BMW and Daimler certainly were. Going down-market not only undermined their prestige as automakers but also didn’t turn out to be all that lucrative. It’s something they probably should have realized after watching how the strategy played out for Nissan on a longer timeline. But some lessons have to be learned first-hand and a few were undoubtedly reinforced after automakers started realizing they could still turn a profit selling fewer vehicles during a period of genuine economic strife.

Despite help wanted signs being placed almost everywhere, unemployment (which skyrocketed during the spring of 2020) is estimated to be hovering around 6 percent in the United States while the European Union is supposed to be closer to 7.5 percent. Meanwhile, the global semiconductor shortages and other supply chain shortfalls have made production difficult for the industry as a whole.

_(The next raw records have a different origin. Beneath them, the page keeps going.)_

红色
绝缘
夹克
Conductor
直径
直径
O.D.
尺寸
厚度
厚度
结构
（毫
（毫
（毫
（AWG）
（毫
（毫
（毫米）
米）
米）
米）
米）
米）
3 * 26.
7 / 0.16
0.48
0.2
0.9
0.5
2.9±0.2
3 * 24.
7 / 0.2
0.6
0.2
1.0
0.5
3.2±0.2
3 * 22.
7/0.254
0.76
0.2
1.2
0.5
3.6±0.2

And yet the automotive sector remains broadly profitable, even if there’s been an upsurge in restructuring and plenty of layoffs because this new methodology seems to be working fine for more than a few brands.

“We will consciously undersupply demand level[s],” Harald Wilhelm, Daimler’s chief financial officer told the Financial Times in a recent interview, “and at the same time we [will] shift gears towards the higher, the luxury end.”

This is said to continue until after the chip shortage has abated, with BMW following suit. CFO Nicolas Peter said the company had become aware that the current economic situation had given the industry a pricing advantage that it would like to retain after things stabilize. This is supposed to work in tandem with electrification strategies that will allow businesses to shrink the size of their production teams, further minimizing overhead as they price vehicles higher than anticipated.

From FT:

“The pandemic has really opened everyone’s eyes — that a different paradigm is possible,” said Arndt Ellinghorst, an analyst at Bernstein. “Everyone loves it, including dealers.”

Discounts typically offered to customers at dealerships — usually around 15 per cent in mature markets — have been slashed, with some models being sold above sticker price.

A one percentage point decrease in the average discount would release $20bn in extra profits for car manufacturers, according to Ellinghorst, and discounts in Europe and the US have dropped by at least double that amount from their pre-pandemic peak.

BMW’s Peter said that the group’s US dealers, “always claimed . . . well we need the cars in the showroom, the customer is expecting to pop in on Saturday morning, 10am, and he wants to leave with everything done, fixed number plates on the car at 1pm latest.”

Now, however, they say “customers are ready to wait three to four months, and this is helping our pricing power,” he added. “Of course the waiting time must not be too long, but if you buy a premium car like a BMW, it’s an emotional decision . . . to have a short waiting time is something, I believe, which makes the customer experience even greater and better.”

Creating an artificial shortage of vehicles just to drive up prices is pretty gross, even when directed at a clientele that can easily afford it. But if this remains the norm among mainstream nameplates, I’m not sure I’ll be able to come up with a phrase that would accurately encapsulate the amount of disdain I’ll have for the industry. Businesses can operate as they wish, though that doesn’t absolve them from enacting predatory policies that have become unsettlingly fashionable. This kind of stuff also drives up inflation, which is something almost everyone is concerned about right now.

But automakers remain unconcerned as they raking in the dough, with FT noting that Mercedes achieved a 12.2 percent return on sales in its last reported quarter. That’s up from 8.4 percent in the same period in 2018, which doesn’t have the shadow of the pandemic influencing the relevant metrics. Meanwhile, BMW’s margin reached nearly 16 percent — up from 8.6 percent in 2018.